Records drawn from a dataset
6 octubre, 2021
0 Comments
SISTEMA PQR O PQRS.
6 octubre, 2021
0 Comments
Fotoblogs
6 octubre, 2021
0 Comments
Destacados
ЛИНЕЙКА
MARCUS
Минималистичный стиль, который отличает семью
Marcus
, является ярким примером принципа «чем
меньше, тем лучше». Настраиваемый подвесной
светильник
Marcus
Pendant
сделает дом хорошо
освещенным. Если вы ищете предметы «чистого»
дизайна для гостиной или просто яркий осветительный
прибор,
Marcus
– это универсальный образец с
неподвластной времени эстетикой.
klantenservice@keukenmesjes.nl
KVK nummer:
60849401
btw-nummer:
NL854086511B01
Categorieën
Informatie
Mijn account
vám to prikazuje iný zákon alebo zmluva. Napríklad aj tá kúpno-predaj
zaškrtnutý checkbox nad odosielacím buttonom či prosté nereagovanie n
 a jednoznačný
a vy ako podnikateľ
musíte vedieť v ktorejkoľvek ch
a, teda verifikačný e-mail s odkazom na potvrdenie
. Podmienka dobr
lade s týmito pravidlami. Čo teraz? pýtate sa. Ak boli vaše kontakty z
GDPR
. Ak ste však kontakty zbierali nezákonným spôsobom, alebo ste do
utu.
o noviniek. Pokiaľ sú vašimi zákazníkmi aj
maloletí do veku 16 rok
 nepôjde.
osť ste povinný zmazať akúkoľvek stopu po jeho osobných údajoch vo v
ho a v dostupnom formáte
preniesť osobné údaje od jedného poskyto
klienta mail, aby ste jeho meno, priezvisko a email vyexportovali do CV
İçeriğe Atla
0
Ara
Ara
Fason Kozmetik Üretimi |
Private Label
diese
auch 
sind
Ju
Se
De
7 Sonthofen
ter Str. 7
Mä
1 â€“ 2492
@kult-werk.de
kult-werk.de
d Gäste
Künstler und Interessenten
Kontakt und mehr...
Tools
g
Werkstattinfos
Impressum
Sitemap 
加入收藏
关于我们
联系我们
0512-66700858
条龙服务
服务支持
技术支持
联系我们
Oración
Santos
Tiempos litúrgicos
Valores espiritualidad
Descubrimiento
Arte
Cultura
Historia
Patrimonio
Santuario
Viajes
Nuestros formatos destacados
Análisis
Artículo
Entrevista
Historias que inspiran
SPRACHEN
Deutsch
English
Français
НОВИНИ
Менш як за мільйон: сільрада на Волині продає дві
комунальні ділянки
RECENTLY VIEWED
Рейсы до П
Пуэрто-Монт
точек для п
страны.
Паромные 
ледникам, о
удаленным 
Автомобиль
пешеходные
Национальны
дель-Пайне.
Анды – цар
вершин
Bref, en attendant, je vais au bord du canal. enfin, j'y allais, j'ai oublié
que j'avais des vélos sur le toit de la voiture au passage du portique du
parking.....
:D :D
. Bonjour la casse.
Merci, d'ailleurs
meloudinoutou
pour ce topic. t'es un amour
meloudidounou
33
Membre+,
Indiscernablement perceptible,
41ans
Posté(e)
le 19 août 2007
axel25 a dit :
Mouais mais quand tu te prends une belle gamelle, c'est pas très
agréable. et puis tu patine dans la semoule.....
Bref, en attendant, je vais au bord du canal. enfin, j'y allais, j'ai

= Work task =
Down to the last character, restate every record.

= Reply =
6 octubre, 2021
0 Comments
SISTEMA PQR O PQRS.
6 octubre, 2021
0 Comments
Fotoblogs
6 octubre, 2021
0 Comments
Destacados
ЛИНЕЙКА
MARCUS
Минималистичный стиль, который отличает семью
Marcus
, является ярким примером принципа «чем
меньше, тем лучше». Настраиваемый подвесной
светильник
Marcus
Pendant
сделает дом хорошо
освещенным. Если вы ищете предметы «чистого»
дизайна для гостиной или просто яркий осветительный
прибор,
Marcus
– это универсальный образец с
неподвластной времени эстетикой.
klantenservice@keukenmesjes.nl
KVK nummer:
60849401
btw-nummer:
NL854086511B01
Categorieën
Informatie
Mijn account
vám to prikazuje iný zákon alebo zmluva. Napríklad aj tá kúpno-predaj
zaškrtnutý checkbox nad odosielacím buttonom či prosté nereagovanie n
 a jednoznačný
a vy ako podnikateľ
musíte vedieť v ktorejkoľvek ch
a, teda verifikačný e-mail s odkazom na potvrdenie
. Podmienka dobr
lade s týmito pravidlami. Čo teraz? pýtate sa. Ak boli vaše kontakty z
GDPR
. Ak ste však kontakty zbierali nezákonným spôsobom, alebo ste do
utu.
o noviniek. Pokiaľ sú vašimi zákazníkmi aj
maloletí do veku 16 rok
 nepôjde.
osť ste povinný zmazať akúkoľvek stopu po jeho osobných údajoch vo v
ho a v dostupnom formáte
preniesť osobné údaje od jedného poskyto
klienta mail, aby ste jeho meno, priezvisko a email vyexportovali do CV
İçeriğe Atla
0
Ara
Ara
Fason Kozmetik Üretimi |
Private Label
diese
auch 
sind
Ju
Se
De
7 Sonthofen
ter Str. 7
Mä
1 â€“ 2492
@kult-werk.de
kult-werk.de
d Gäste
Künstler und Interessenten
Kontakt und mehr...
Tools
g
Werkstattinfos
Impressum
Sitemap 
加入收藏
关于我们
联系我们
0512-66700858
条龙服务
服务支持
技术支持
联系我们
Oración
Santos
Tiempos litúrgicos
Valores espiritualidad
Descubrimiento
Arte
Cultura
Historia
Patrimonio
Santuario
Viajes
Nuestros formatos destacados
Análisis
Artículo
Entrevista
Historias que inspiran
SPRACHEN
Deutsch
English
Français
НОВИНИ
Менш як за мільйон: сільрада на Волині продає дві
комунальні ділянки
RECENTLY VIEWED
Рейсы до П
Пуэрто-Монт
точек для п
страны.
Паромные 
ледникам, о
удаленным 
Автомобиль
пешеходные
Национальны
дель-Пайне.
Анды – цар
вершин
Bref, en attendant, je vais au bord du canal. enfin, j'y allais, j'ai oublié
que j'avais des vélos sur le toit de la voiture au passage du portique du
parking.....
:D :D
. Bonjour la casse.
Merci, d'ailleurs
meloudinoutou
pour ce topic. t'es un amour
meloudidounou
33
Membre+,
Indiscernablement perceptible,
41ans
Posté(e)
le 19 août 2007
axel25 a dit :
Mouais mais quand tu te prends une belle gamelle, c'est pas très
agréable. et puis tu patine dans la semoule.....
Bref, en attendant, je vais au bord du canal. enfin, j'y allais, j'ai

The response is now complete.